→ **What the exercise asks**:
Give back only the line containing "Hunter halsbånd" and every line after it through the end of the data below, transcribed exactly.

→ **Records for the task**:
###

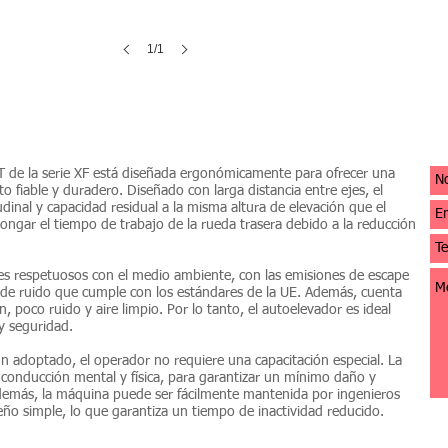
1/1
T de la serie XF está diseñada ergonómicamente para ofrecer una
to fiable y duradero. Diseñado con larga distancia entre ejes, el
udinal y capacidad residual a la misma altura de elevación que el
ongar el tiempo de trabajo de la rueda trasera debido a la reducción
s respetuosos con el medio ambiente, con las emisiones de escape
l de ruido que cumple con los estándares de la UE. Además, cuenta
 poco ruido y aire limpio. Por lo tanto, el autoelevador es ideal
y seguridad.
 adoptado, el operador no requiere una capacitación especial. La
onducción mental y física, para garantizar un mínimo daño y
demás, la máquina puede ser fácilmente mantenida por ingenieros
o simple, lo que garantiza un tiempo de inactividad reducido.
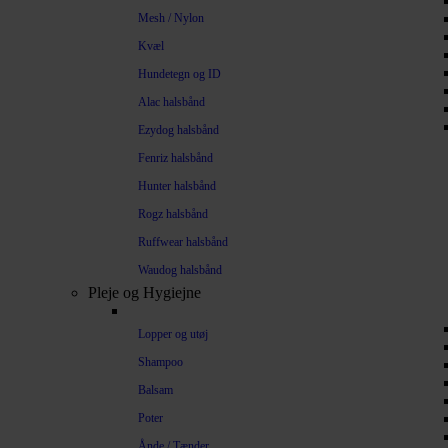
Mesh / Nylon
Kvæl
Hundetegn og ID
Alac halsbånd
Ezydog halsbånd
Fenriz halsbånd
Hunter halsbånd
Rogz halsbånd
Ruffwear halsbånd
Waudog halsbånd
Pleje og Hygiejne
Lopper og utøj
Shampoo
Balsam
Poter
Ånde / Tænder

###

→ **Written response**:
Hunter halsbånd
Rogz halsbånd
Ruffwear halsbånd
Waudog halsbånd
Pleje og Hygiejne
Lopper og utøj
Shampoo
Balsam
Poter
Ånde / Tænder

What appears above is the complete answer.